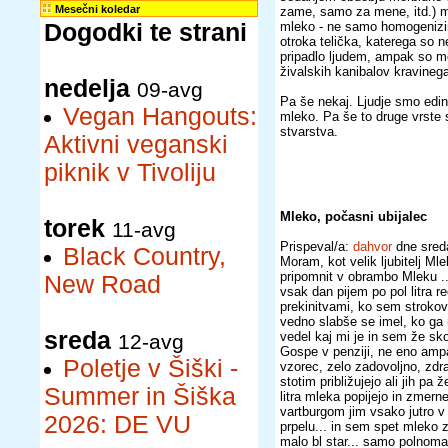
Mesečni koledar
zame, samo za mene, itd.) m
Dogodki te strani
mleko - ne samo homogenizir
otroka telička, katerega so 
pripadlo ljudem, ampak so mo
živalskih kanibalov kravinega
nedelja
09-avg
Pa še nekaj. Ljudje smo edin
Vegan Hangouts:
mleko. Pa še to druge vrste 
stvarstva.
Aktivni veganski
piknik v Tivoliju
Mleko, počasni ubijalec
torek
11-avg
Prispeval/a:
dahvor
dne sred
Black Country,
Moram, kot velik ljubitelj Mle
pripomnit v obrambo Mleku ... 
New Road
vsak dan pijem po pol litra r
prekinitvami, ko sem strokov
vedno slabše se imel, ko ga 
sreda
vedel kaj mi je in sem že sko
12-avg
Gospe v penziji, ne eno ampa
Poletje v Šiški -
vzorec, zelo zadovoljno, zdr
stotim približujejo ali jih pa
Summer in Šiška
litra mleka popijejo in zmerne 
vartburgom jim vsako jutro v
2026: DE VU
prpelu... in sem spet mleko z
malo bl star... samo polnomas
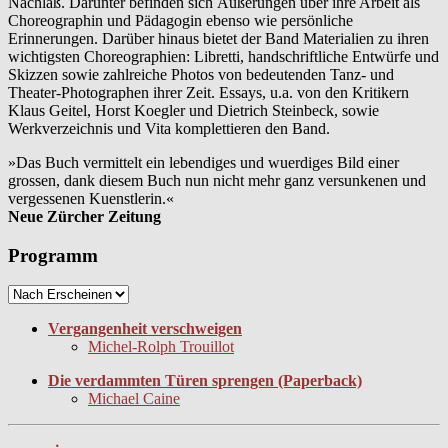
Nachlaß. Darunter befinden sich Äußerungen über ihre Arbeit als
Choreographin und Pädagogin ebenso wie persönliche
Erinnerungen. Darüber hinaus bietet der Band Materialien zu ihren
wichtigsten Choreographien: Libretti, handschriftliche Entwürfe und
Skizzen sowie zahlreiche Photos von bedeutenden Tanz- und
Theater-Photographen ihrer Zeit. Essays, u.a. von den Kritikern
Klaus Geitel, Horst Koegler und Dietrich Steinbeck, sowie
Werkverzeichnis und Vita komplettieren den Band.
»Das Buch vermittelt ein lebendiges und wuerdiges Bild einer
grossen, dank diesem Buch nun nicht mehr ganz versunkenen und
vergessenen Kuenstlerin.«
Neue Zürcher Zeitung
Programm
Vergangenheit verschweigen
Michel-Rolph Trouillot
Die verdammten Türen sprengen (Paperback)
Michael Caine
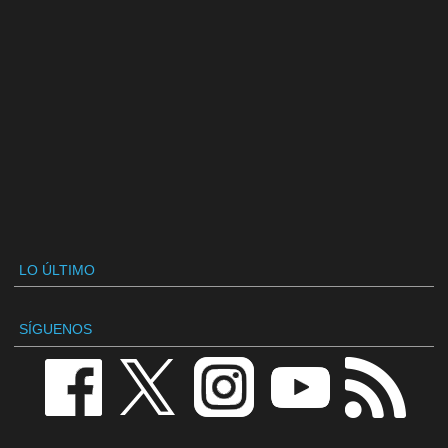
LO ÚLTIMO
SÍGUENOS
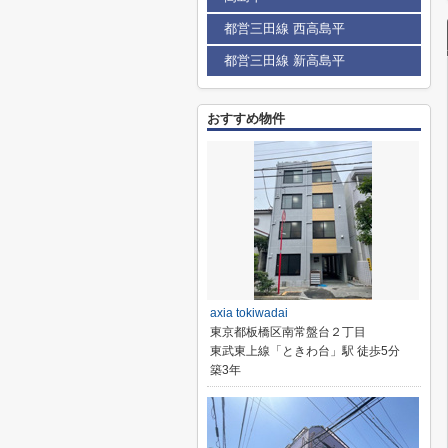
都営三田線 西高島平
都営三田線 新高島平
おすすめ物件
axia tokiwadai
東京都板橋区南常盤台２丁目
東武東上線「ときわ台」駅 徒歩5分
築3年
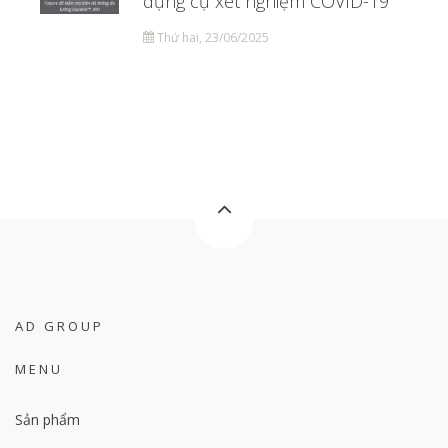
dụng cụ xét nghiệm COVID-19
Thứ hai, 23/06/2025
AD GROUP
MENU
Sản phẩm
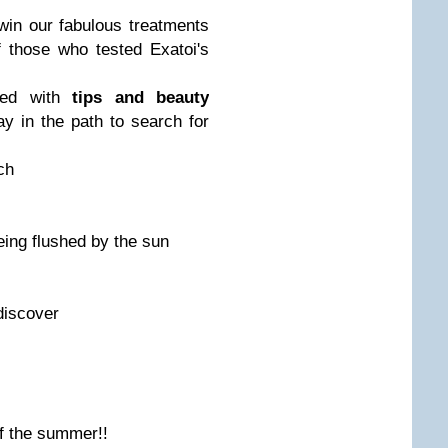
 win our fabulous treatments
 those who tested Exatoi's
red with
tips and beauty
ay in the path to search for
ch
eing flushed by the sun
discover
of the summer!!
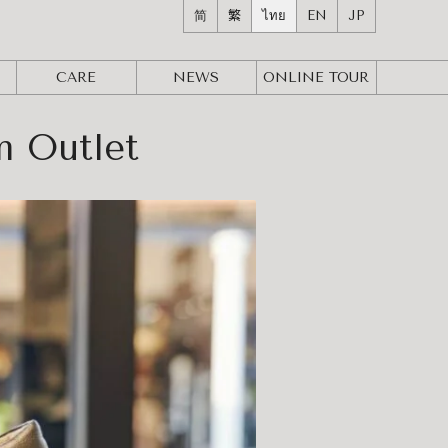
简
繁
ไทย
EN
JP
CARE
NEWS
ONLINE
TOUR
 Outlet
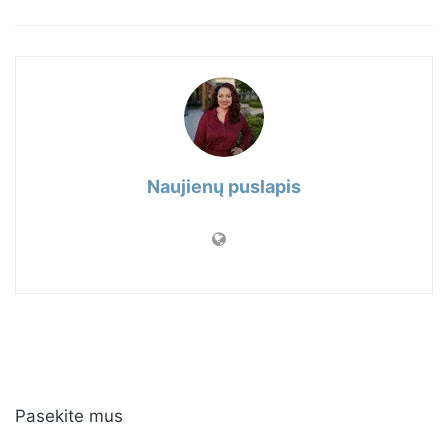
Naujienų puslapis
Pasekite mus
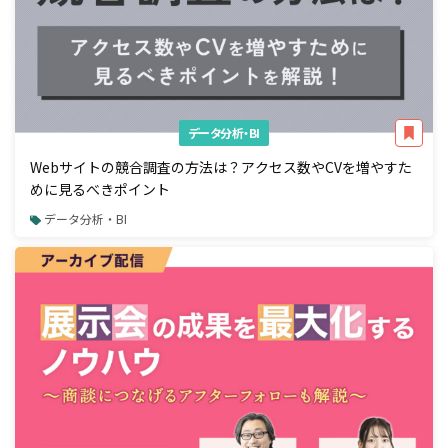
データ分析・BI
Webサイトの競合調査の方法は？アクセス数やCVを増やすた
めに見るべきポイント
データ分析・BI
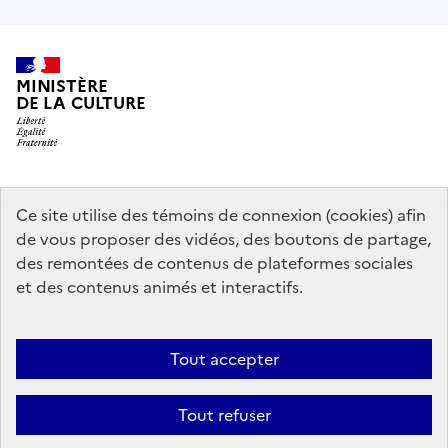
MINISTÈRE
DE LA CULTURE
data.gouv.fr
legifrance.gouv.fr
info.gouv.fr
Ce site utilise des témoins de connexion (cookies) afin
de vous proposer des vidéos, des boutons de partage,
service-public.gouv.fr
des remontées de contenus de plateformes sociales
et des contenus animés et interactifs.
Contact
Mentions légales
Accessibilité : partiellement conforme
Tout accepter
Politique générale de protection des données
Politique d’utilisation
des témoins de connexion (cookies)
Plan du site
Tout refuser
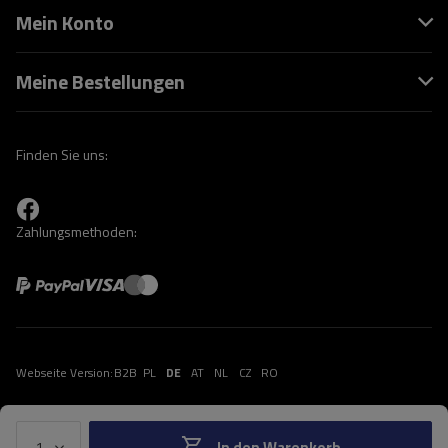
Mein Konto
Meine Bestellungen
Finden Sie uns:
Zahlungsmethoden:
Webseite Version:
B2B
PL
DE
AT
NL
CZ
RO
In den Warenkorb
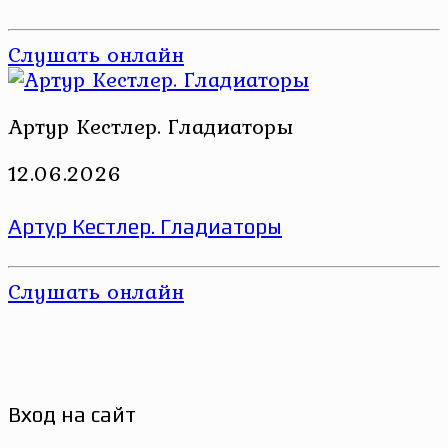
Слушать онлайн
Артур Кестлер. Гладиаторы
12.06.2026
Артур Кестлер. Гладиаторы
Слушать онлайн
Вход на сайт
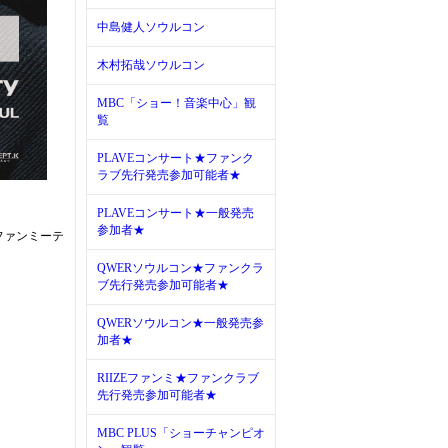
中島健人ソウルコン
木村拓哉ソウルコン
MBC「ショー！音楽中心」観
覧
PLAVEコンサート★ファンク
ラブ先行発売参加可能者★
PLAVEコンサート★一般発売
参加者★
ンファンミーテ
QWERソウルコン★ファンクラ
ブ先行発売参加可能者★
QWERソウルコン★一般発売参
加者★
RIIZEファンミ★ファンクラブ
先行発売参加可能者★
MBC PLUS「ショーチャンピオ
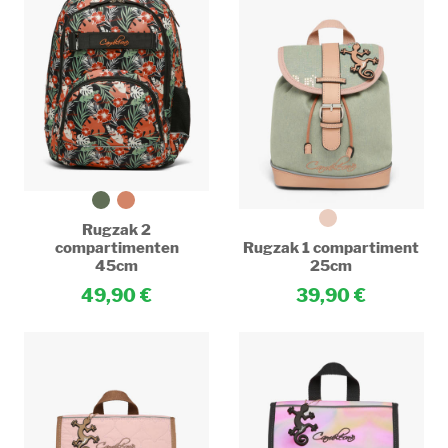
Rugzak 2
compartimenten
Rugzak 1 compartiment
45cm
25cm
49,90
39,90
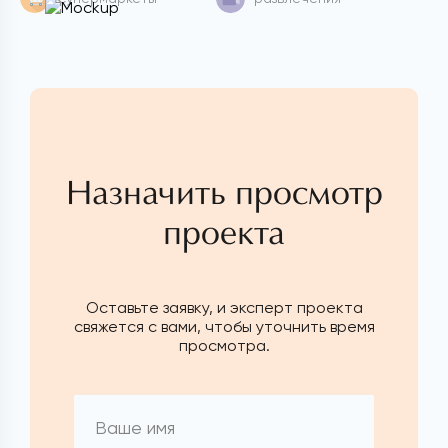
Назначить просмотр
проекта
Оставьте заявку, и эксперт проекта
свяжется с вами, чтобы уточнить время
просмотра.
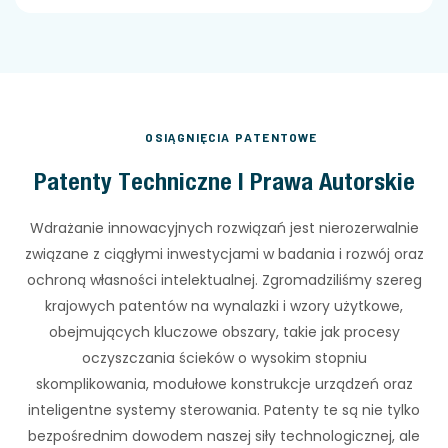
OSIĄGNIĘCIA PATENTOWE
Patenty Techniczne I Prawa Autorskie
Wdrażanie innowacyjnych rozwiązań jest nierozerwalnie
związane z ciągłymi inwestycjami w badania i rozwój oraz
ochroną własności intelektualnej. Zgromadziliśmy szereg
krajowych patentów na wynalazki i wzory użytkowe,
obejmujących kluczowe obszary, takie jak procesy
oczyszczania ścieków o wysokim stopniu
skomplikowania, modułowe konstrukcje urządzeń oraz
inteligentne systemy sterowania. Patenty te są nie tylko
bezpośrednim dowodem naszej siły technologicznej, ale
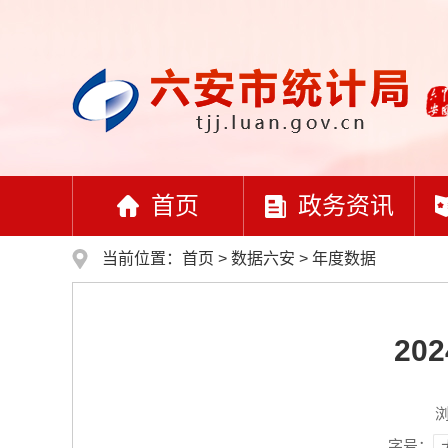
首页
政务资讯
当前位置：
首页
>
数据六安
>
年度数据
20
字号：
- - - -
REQUIRED ACTION:
Begin at the first line of the material and copy each line exactly through the one containing "piknik v Tivoliju". Omit pictures.

FINAL ANSWER:
Mesečni koledar
zame, samo za mene, itd.) m
Dogodki te strani
mleko - ne samo homogenizir
otroka telička, katerega so 
pripadlo ljudem, ampak so mo
živalskih kanibalov kravinega
nedelja
09-avg
Pa še nekaj. Ljudje smo edin
Vegan Hangouts:
mleko. Pa še to druge vrste 
stvarstva.
Aktivni veganski
piknik v Tivoliju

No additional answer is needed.